Their gown is tucked away from the neck and shoulder on that side. The skin of the area is sponged with a suitable antiseptic such as povidone-iodine or chlorhexidine and alcohol, allowed to dry and then draped with a sterile fenestrated drape. The operator, who should be wearing operating room scrubs, a surgical cap, operating mask and protective leads, should scrub their hands and don sterile gloves. The needles and other equipment for the procedure should be laid out on a sterile set-up ( Fig. 36-16 ).
Next the operator and the radiographer confer to ascertain the first target nerve. For example, if the patient is to have C5-6 MBBs, the first target nerve will be the C5 medial branch and its target point is at the centroid of the C5 articular pillar. When the first target is agreed, the radiographer obtains a clear lateral view of the target region and cones the image to it. Coning is important to minimize the exposure to the patient, the operator, and the radiographer to ionizing radiation. In the directly lateral view, the left and right articular pillars of the target vertebra will overlie each other and the target point will have a wide margin of bone around it, which enhances the safety of the procedure. Having obtained this view, the operator and the radiographer stand or sit so they can see the monitors clearly and carry out the procedure comfortably as in Figure 36-17 .
The MBB needling procedure should be performed in accordance with the protocol recommended by the International Spine Intervention Society (ISIS) and described fully in the relevant practice guidelines. It is important for the operator to talk to the patient to explain what is happening at each stage of the procedure, including what might be felt. The operator selects a suitable needle (usually a 25- or 26-gauge spinal needle at least 3.5 inches or 88 mm in length) and with the plastic needle guard still on, places it on the skin of the patient’s neck to determine, by intermittent fluoroscopic images, the point on the patient’s skin directly over the target point; that will be the needle insertion site. Then the operator takes the guard off the needle, places its tip carefully on the patient’s skin at the insertion site and checks its position there with another intermittent image ( Fig. 36-18 ).

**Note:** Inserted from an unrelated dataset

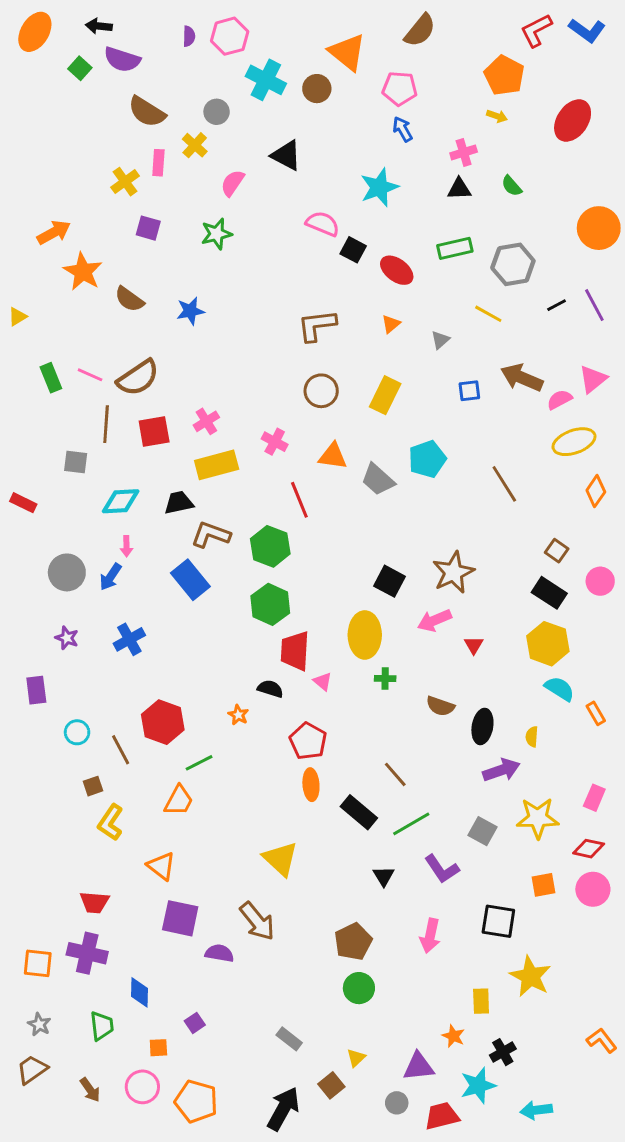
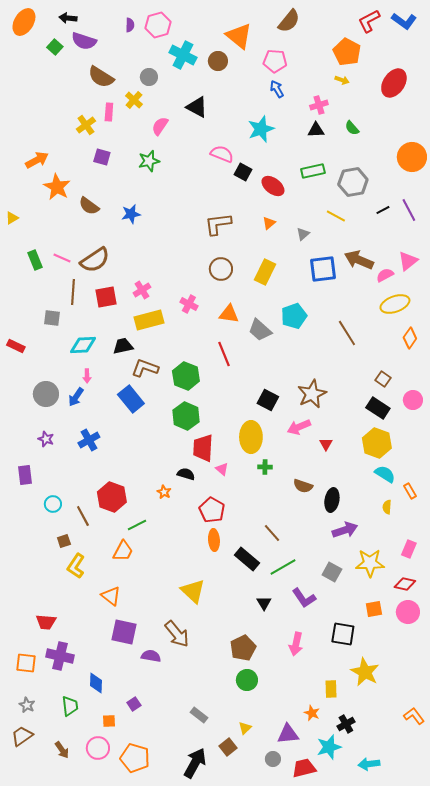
blue square: (469, 391) -> (323, 269), size x1.8
red line: (299, 500) -> (224, 354), moved
yellow semicircle: (532, 737) -> (387, 507), moved
red trapezoid: (94, 902) -> (46, 622), moved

The operator stands the needle up in alignment with the fluoroscopic beam, warning the patient it will be felt, and inserts the needle through the skin as gently as possible. When the needle has purchase (i.e., when it has been inserted deeply enough to stand up without being held) its position is checked on another lateral view. Then the operator guides the needle through the patient’s neck muscles toward the target point, steering it by moving its hub, shaft and/or bevel in ways that are learned in practical training. Before each adjustment of the needle its position is checked in an intermittent fluoroscopic view; continuous screening is avoided to keep the x-ray exposure to a minimum. When the needle tip reaches bone at the target point, its position there is checked and recorded on a fluoroscopic image, as in Figure 36-19 .

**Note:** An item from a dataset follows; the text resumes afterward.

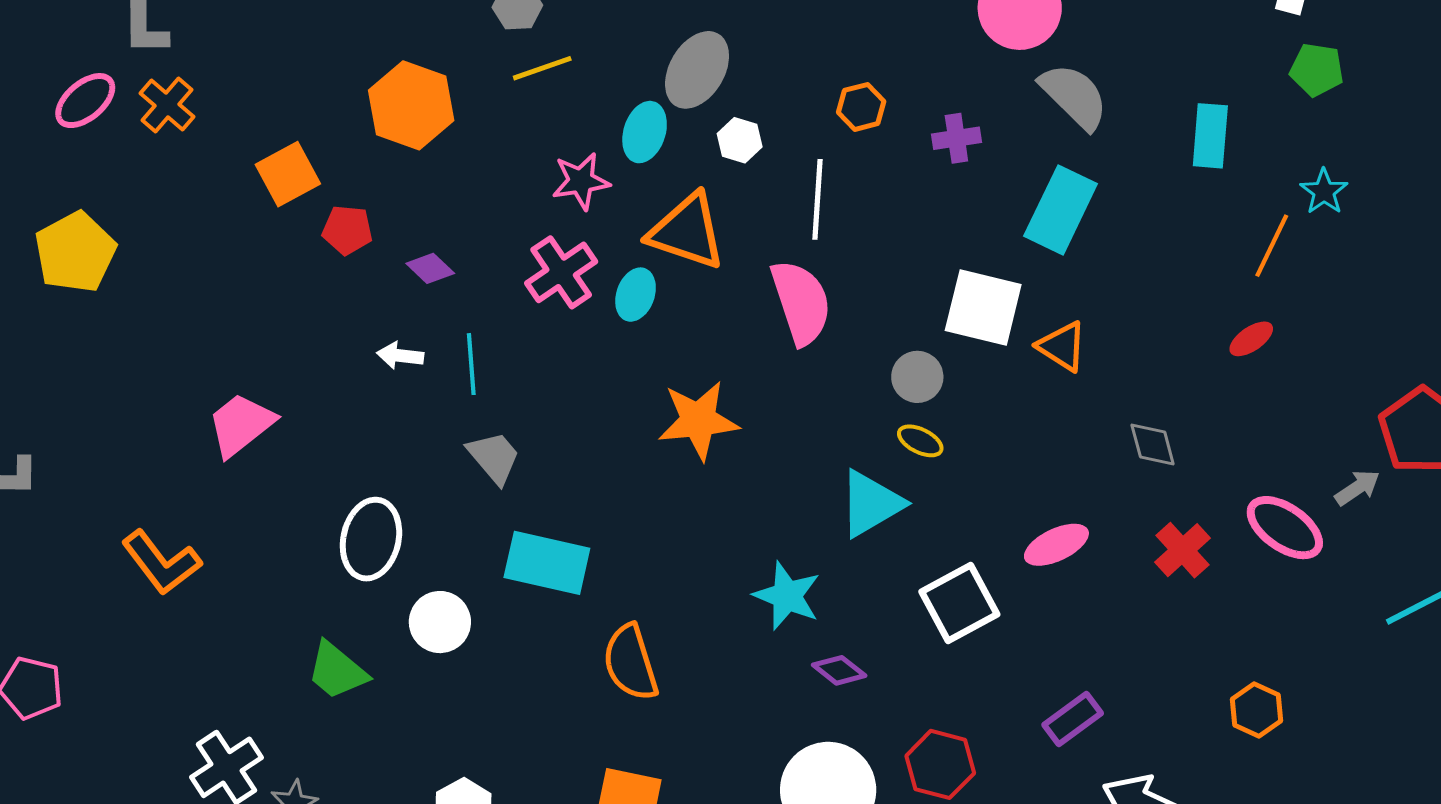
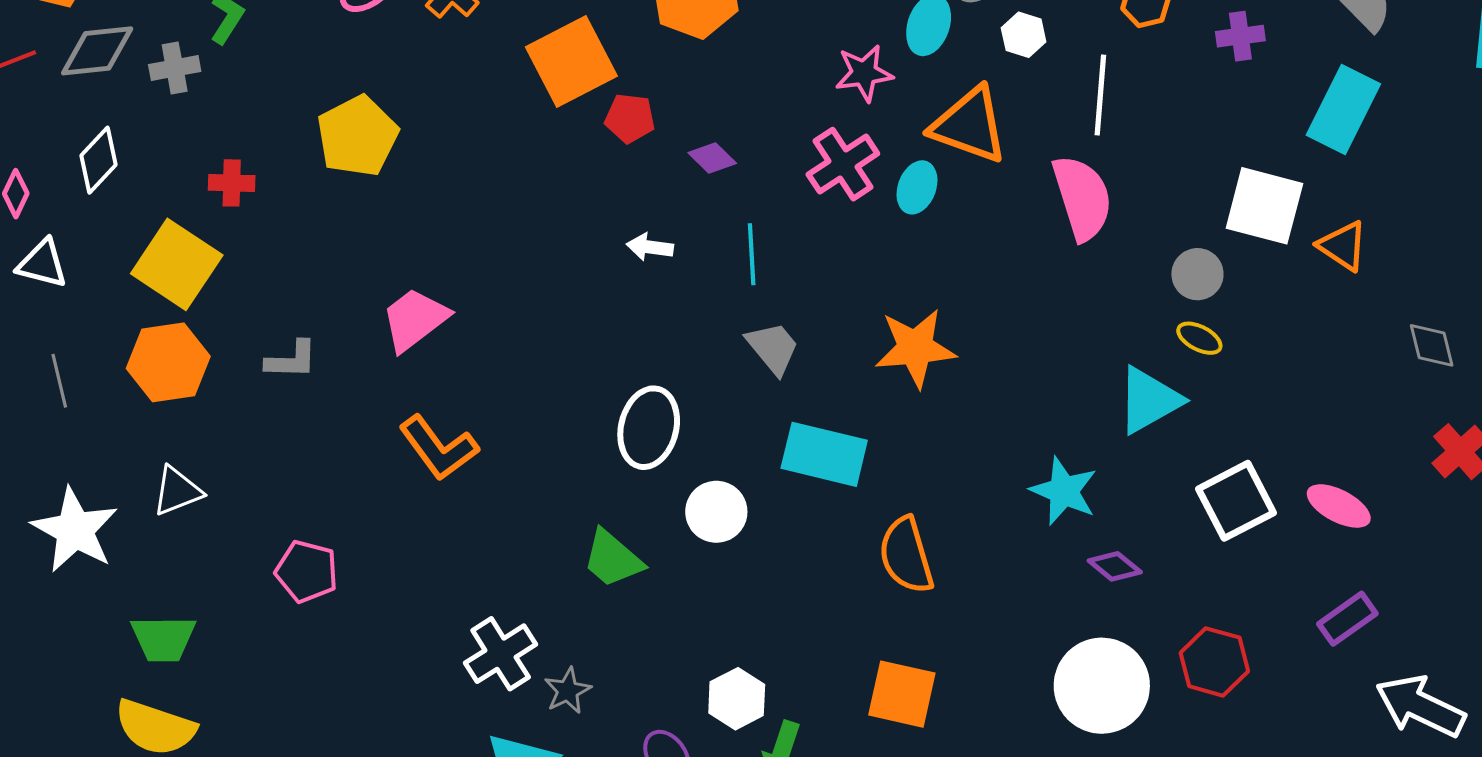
orange square: (288, 174) -> (571, 62), size x1.4
white arrow: (400, 356) -> (650, 247), moved
orange star: (698, 420) -> (915, 348), moved
pink trapezoid: (241, 425) -> (415, 319), moved
pink ellipse: (1056, 545) -> (1339, 506), moved, turned 52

When the needle is in position with its tip at the target point, a syringe loaded with local anesthetic solution is connected to it by an extension tube and, after aspirating to check for blood, 0.5 mL of the local anesthetic is injected.
The patient is then told the first of two blocks has been done and the same procedure will be followed to block the second nerve. The radiographer adjusts the fluoroscope to obtain a lateral view of the second target. The insertion point is determined and another needle is inserted in a similar manner, until its tip is resting on bone at the second target point. The position of the second needle at its target is checked and recorded on a fluoroscopic image, as in Figure 36-20 , and 0.5 mL of local anesthetic is injected over the second medial branch. The patient is told both blocks are in place and the needles are about to be withdrawn, then that is done as smoothly as possible to complete the operative part of the MBB procedure.